One U.S. officer voiced exasperation while discussing the hazardous multinational effort to clear Kuwait of Iraqi mines and unexploded allied bombs.
″The Kuwaitis don’t seem to be very interested,″ said Maj. Chuck Maggio. ″I don’t know where the Kuwaiti army is, if in fact it exists.″
U.S. concern about Kuwait’s army is particularly keen, in part because the emirate has requested a continued American military presence.
″We went to a lot of expense and spent more than 100 lives to free Kuwait, so we’ll maintain some type of defense relationship, like small joint-training operations,″ said a U.S. colonel who has worked closely with the Kuwaitis and spoke on condition of anonymity.
Civilians, as well as allied troops, have criticized Kuwaiti soldiers, even accusing them of stealing cars and abusing or raping foreign residents.
In U.S.-occupied southern Iraq, officers of the 3rd Armored Division say Kuwaiti soldiers have crossed the border to loot, steal sheep and mistreat Iraqi civilians.
Some Kuwaiti army units engaged Iraqi troops during the invasion, and Gen. al-Sabah said about 1,000 Kuwaiti soldiers remain unaccounted for, including some possibly still held by Iraq.
The U.S. colonel, although saying he had little respect for the Kuwait army as a whole, praised one brigade based in western Kuwait which fought Iraqi invaders until its ammunition ran out.
The Kuwaiti role in February’s ground war was minor and no Kuwaiti troops were reported killed then. During the aerial bombardment before the ground campaign, Kuwaiti pilots flew missions.
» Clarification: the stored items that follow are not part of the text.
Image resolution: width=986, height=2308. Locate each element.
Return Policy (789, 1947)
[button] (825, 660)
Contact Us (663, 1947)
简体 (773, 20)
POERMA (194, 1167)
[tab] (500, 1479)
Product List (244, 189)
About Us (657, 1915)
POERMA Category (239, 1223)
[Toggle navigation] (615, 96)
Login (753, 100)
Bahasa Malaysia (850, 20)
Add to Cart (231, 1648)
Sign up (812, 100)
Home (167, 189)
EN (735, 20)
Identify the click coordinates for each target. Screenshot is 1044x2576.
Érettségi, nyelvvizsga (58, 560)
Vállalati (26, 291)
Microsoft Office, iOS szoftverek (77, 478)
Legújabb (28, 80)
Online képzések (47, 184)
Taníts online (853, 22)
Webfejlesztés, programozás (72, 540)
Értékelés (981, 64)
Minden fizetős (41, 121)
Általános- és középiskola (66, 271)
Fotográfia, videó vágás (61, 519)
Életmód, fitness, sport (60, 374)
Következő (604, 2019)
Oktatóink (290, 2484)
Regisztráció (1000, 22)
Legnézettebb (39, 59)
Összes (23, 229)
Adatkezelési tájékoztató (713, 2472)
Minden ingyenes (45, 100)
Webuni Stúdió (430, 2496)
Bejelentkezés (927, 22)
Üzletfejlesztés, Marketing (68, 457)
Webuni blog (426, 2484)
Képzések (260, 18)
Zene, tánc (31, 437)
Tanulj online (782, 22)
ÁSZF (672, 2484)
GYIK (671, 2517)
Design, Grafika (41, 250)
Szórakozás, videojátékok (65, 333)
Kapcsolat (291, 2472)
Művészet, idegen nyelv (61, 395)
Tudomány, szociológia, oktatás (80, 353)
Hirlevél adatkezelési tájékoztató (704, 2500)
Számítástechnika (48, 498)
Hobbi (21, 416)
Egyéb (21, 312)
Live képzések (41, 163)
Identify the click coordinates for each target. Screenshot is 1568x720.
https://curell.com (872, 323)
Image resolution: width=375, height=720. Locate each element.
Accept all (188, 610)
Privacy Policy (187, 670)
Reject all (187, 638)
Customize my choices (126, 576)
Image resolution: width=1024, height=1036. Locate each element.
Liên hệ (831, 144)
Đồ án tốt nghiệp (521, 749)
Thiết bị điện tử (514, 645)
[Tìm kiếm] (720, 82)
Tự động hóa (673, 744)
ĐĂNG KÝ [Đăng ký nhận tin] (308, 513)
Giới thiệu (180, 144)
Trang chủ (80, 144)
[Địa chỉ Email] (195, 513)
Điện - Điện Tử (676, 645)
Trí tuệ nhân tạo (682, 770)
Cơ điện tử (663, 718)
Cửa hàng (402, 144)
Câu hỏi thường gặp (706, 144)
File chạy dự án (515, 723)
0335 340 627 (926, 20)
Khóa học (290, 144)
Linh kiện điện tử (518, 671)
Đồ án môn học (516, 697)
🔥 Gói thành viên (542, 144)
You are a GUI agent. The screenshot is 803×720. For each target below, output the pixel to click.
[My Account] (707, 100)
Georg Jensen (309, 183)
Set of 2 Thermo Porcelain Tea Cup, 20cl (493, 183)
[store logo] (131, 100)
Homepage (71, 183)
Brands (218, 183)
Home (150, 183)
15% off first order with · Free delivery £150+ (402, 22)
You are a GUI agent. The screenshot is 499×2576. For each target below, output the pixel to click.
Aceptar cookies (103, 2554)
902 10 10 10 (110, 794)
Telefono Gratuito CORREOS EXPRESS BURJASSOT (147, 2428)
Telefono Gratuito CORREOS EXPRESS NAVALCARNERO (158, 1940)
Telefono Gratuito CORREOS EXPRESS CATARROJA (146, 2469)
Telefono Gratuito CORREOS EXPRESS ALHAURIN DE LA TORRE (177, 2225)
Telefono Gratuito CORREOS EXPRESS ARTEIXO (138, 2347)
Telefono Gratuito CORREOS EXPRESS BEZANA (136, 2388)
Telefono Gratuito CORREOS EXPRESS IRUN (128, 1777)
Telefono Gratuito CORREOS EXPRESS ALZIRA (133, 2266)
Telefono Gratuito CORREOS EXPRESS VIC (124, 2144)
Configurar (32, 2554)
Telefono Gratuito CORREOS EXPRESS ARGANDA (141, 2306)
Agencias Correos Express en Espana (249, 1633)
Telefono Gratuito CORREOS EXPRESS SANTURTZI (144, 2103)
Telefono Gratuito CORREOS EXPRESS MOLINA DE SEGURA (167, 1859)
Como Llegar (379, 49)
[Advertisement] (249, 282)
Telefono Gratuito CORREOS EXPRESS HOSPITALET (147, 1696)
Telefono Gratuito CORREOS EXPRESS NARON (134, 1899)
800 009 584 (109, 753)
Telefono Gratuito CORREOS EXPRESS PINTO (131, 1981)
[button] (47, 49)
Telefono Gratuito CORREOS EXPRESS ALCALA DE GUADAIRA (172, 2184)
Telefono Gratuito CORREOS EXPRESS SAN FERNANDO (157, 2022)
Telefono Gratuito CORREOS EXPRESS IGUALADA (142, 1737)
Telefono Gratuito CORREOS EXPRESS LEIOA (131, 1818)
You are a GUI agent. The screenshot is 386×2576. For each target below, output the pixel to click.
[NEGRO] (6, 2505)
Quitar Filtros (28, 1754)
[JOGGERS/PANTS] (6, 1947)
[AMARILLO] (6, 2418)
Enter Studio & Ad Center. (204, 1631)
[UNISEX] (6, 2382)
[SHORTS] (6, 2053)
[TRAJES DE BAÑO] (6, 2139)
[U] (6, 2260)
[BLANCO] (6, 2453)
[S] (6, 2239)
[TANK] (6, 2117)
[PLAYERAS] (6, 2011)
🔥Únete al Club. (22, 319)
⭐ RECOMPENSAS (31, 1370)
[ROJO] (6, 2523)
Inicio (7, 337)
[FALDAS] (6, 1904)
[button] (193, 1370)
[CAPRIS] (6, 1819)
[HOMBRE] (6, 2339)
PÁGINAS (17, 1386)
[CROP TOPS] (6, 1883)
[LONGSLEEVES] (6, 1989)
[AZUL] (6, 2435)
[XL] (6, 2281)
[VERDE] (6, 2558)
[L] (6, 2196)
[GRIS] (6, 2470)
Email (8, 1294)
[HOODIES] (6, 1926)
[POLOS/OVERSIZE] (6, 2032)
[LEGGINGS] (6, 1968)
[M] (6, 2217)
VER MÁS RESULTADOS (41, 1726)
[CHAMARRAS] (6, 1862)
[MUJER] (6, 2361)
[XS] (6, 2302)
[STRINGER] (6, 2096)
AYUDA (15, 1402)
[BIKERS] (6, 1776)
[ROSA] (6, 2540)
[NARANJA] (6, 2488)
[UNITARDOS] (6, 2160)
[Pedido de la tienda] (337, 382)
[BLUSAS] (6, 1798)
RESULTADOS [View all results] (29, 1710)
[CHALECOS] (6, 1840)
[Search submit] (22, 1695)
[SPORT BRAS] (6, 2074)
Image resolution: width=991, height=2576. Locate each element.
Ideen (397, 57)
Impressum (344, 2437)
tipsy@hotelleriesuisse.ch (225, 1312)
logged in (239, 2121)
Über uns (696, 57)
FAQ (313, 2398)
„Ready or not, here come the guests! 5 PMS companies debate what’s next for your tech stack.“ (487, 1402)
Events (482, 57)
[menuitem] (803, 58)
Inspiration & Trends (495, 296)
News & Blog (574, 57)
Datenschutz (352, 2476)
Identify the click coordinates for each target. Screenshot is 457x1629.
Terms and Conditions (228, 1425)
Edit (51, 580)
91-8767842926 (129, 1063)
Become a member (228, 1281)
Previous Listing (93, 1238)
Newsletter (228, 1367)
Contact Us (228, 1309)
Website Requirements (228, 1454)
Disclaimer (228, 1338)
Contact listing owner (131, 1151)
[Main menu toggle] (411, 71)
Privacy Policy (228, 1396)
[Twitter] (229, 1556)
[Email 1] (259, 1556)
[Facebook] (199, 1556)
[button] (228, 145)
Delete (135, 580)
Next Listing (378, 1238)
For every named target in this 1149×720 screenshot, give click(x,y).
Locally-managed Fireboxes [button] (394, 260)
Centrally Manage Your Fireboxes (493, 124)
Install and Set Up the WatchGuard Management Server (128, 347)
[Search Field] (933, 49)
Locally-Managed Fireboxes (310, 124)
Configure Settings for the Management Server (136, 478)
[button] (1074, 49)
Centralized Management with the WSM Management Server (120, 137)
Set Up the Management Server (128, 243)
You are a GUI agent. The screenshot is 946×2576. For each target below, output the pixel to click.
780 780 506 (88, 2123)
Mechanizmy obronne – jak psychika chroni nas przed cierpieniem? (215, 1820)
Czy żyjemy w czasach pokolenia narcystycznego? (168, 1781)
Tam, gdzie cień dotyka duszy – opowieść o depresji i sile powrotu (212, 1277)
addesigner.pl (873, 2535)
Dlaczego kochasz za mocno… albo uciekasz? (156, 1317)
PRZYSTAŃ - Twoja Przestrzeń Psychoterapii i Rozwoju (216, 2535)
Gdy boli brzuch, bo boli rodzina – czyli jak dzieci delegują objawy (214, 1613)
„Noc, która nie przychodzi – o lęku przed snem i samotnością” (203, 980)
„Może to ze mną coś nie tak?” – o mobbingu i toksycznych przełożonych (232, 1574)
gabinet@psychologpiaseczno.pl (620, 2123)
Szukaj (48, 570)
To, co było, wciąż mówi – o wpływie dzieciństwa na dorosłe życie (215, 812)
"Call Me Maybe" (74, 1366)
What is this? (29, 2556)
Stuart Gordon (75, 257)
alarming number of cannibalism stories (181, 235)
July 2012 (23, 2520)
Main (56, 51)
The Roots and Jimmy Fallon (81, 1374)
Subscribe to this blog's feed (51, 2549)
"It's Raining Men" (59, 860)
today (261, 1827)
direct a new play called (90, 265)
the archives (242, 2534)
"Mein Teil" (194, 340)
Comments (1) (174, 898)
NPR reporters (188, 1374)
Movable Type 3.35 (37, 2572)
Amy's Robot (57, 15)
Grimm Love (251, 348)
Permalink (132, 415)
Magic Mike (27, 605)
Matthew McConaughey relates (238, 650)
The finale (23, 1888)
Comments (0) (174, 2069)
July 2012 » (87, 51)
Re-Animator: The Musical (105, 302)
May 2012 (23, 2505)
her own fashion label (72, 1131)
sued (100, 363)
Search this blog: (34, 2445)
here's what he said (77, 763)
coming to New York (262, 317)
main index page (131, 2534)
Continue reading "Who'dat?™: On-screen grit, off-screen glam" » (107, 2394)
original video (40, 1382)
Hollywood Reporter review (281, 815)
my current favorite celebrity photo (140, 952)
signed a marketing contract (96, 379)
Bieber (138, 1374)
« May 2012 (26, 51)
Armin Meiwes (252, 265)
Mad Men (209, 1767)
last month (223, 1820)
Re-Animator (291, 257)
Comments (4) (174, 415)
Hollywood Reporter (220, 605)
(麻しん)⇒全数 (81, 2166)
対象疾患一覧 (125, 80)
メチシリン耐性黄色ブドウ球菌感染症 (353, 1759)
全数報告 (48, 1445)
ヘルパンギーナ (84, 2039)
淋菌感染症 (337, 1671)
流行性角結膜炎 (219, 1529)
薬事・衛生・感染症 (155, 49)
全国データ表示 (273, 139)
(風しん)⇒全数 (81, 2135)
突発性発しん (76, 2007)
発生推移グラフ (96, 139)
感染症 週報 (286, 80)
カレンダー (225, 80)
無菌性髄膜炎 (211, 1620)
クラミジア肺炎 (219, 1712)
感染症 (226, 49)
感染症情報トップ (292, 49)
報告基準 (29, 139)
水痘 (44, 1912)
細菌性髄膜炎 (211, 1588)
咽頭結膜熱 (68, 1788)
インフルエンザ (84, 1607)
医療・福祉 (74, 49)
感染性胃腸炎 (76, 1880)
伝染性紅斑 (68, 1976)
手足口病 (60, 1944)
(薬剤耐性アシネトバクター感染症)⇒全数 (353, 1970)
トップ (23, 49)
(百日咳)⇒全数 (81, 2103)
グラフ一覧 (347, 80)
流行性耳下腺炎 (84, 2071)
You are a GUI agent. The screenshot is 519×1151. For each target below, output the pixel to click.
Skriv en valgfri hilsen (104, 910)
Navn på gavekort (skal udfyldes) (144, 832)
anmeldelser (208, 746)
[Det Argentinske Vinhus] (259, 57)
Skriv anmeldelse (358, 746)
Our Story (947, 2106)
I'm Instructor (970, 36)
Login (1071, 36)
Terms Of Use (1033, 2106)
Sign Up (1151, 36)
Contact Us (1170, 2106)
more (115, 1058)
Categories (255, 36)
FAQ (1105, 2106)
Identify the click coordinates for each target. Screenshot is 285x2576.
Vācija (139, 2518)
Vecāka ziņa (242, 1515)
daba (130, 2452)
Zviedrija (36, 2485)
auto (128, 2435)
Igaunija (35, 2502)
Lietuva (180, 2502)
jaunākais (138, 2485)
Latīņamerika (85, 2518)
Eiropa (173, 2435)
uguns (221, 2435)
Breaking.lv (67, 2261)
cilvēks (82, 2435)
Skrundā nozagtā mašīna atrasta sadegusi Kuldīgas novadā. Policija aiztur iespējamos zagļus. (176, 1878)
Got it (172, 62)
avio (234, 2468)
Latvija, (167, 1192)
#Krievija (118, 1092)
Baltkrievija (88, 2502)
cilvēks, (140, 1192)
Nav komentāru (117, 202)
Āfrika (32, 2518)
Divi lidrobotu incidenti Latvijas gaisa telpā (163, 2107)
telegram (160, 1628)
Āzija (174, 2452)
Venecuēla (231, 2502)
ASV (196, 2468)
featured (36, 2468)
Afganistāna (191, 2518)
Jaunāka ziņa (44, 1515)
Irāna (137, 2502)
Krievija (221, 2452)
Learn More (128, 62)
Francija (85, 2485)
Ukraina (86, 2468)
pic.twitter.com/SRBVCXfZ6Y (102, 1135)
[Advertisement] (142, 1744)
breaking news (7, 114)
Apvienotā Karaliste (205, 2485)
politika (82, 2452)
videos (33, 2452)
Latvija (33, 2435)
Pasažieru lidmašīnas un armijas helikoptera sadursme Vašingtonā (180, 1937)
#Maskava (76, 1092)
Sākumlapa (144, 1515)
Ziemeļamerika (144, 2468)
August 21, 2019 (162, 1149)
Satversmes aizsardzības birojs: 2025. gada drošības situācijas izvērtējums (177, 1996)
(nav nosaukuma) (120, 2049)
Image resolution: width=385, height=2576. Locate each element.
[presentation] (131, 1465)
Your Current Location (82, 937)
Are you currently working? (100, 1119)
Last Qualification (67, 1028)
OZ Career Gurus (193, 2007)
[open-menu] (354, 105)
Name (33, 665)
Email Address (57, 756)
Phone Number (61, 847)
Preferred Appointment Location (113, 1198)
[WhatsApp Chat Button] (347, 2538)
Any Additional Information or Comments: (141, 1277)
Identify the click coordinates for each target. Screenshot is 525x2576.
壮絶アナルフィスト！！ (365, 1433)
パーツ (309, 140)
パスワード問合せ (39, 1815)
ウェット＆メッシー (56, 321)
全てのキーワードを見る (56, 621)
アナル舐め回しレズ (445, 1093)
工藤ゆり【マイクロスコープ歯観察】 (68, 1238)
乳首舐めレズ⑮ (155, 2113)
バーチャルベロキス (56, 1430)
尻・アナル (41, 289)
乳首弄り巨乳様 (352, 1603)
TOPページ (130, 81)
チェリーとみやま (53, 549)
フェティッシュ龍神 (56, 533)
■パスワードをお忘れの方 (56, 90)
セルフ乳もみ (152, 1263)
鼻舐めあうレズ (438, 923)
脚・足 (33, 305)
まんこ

Al-Sabah said Kuwait’s military manpower is almost back to its pre-invasion level of about 22,000.
Sixty percent of its force consisted of foreign nationals or stateless people known as Bedouins. These non-citizens, most of whom served in support units or performed menial tasks shunned by the Kuwaitis, are now being screened to determine if they collaborated with the Iraqis.
″Just because they are not Kuwaiti doesn’t mean they aren’t loyal,″ the general said. But he said future decisions about the military’s size will hinge on how many Bedouins and other non-citizens remain in the force.
During Iraq’s invasion and occupation, Kuwait lost its air defense system, most armored personnel carriers and artillery, and eight of 10 warships.
The air force has ordered 40 sophisticated U.S. F-18 jet fighters, and the army is buying about 200 Yugoslav-made tanks. But even such multibillion- dollar acquisitions will leave Kuwait far short on self-reliance.
Kuwaiti officials say assistance, in addition to continued U.S. training, probably will take the form of a regional security force established in cooperation with neighboring Arab states.
But they also want to beef up their own forces.
Gen. al-Sabah said the military will intensify its conscription program, requiring all young men to serve two years.
In the past, university graduates served only one year, but the general said this was not enough to acquaint them with modern tactics and complex weapons systems.